Roque López Duarte (12 August 1747 – 14 October 1811) was a Spanish sculptor.

== Biography ==
López was born in Era Alta, an independent small village close to Murcia. He was the second son of Roque López Duarte y Juana López Máiquez. When he was only 17 years old, he went to Murcia to become an apprentice to the Italian origin baroque sculptor Francisco Salzillo of who became his main disciple.
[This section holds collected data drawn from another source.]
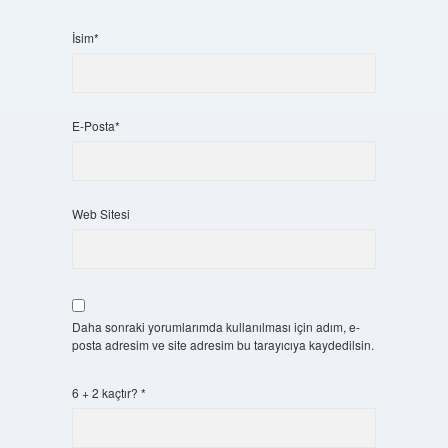
İsim*
E-Posta*
Web Sitesi
Daha sonraki yorumlarımda kullanılması için adım, e-
posta adresim ve site adresim bu tarayıcıya kaydedilsin.
6 + 2 kaçtır?
*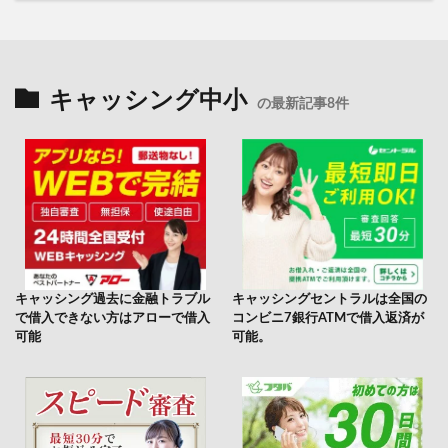
キャッシング中小
の最新記事8件
キャッシング過去に金融トラブル
キャッシングセントラルは全国の
で借入できない方はアローで借入
コンビニ7銀行ATMで借入返済が
可能
可能。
Only five months after working with him, Salzillo admired his student's work so much that in his will (made in 1764, although he died in 1783) he cited him as heir of his own work tools. With Salzillo, López learned from 1764 to 1783 the keys to baroque sculptures and biblical knowledge; in 1772 he is considered 'master'. To the style of Salzillo, López added a more realistic style and, as a result of that, greater expressiveness of his works. His technique of the "round lump" stands out. He is considered one of the last rococo sculptors before neoclassicism

According to his notebook, found in his study when he López died (Libro de la Verdad), throughout his career he created 466 sculptures, almost all of them religious, receiving commissions from many cities, towns and villages in southeastern Spain, mainly in Murcia, Albacete, Ciudad Real, Toledo and Madrid. His sculptures decorated churches, convents and private residence. He had two children: José and María.

== Art career ==

Some of his masterpieces are the Capture of Christ (Tobarra), Our Father Jesus Nazarene (Murcia, Lorca, Alatoz and Alhama de Murcia), Christ Risen (Lorca), Our Lady of the Incarnation (La Raya), Our Lady of Los Remedios (Torreagüera), Our Lady del Rosario (Sucina), Our Lady of Sorrows (Murcia, Águilas and Beniaján), Saint Joseph with the Child (Murcia, Totana and Lorca), Saint Michael (Huercal-Overa), Saint John Evangelist (Murcia and Alhuazas), Saint Cecilia (Murcia), Saint Paul Hermit (Murcia), Saint Peter of Alcántara (Murcia), Christ Child (Caudete) and The Samaritan (Murcia).

== Family ==

Duarte's wife, Lucía Hernández Martínez, died in 1807 in Murcia. López died in Mula from yellow fever, which murdered also his only son José López as well as his niece Lorenzo López.

== Legacy ==
In 2011, the bicentenary of his death, the Museo Salzillo in Murcia organized a major exhibition of his works entitled Roque López. La mirada del discípulo.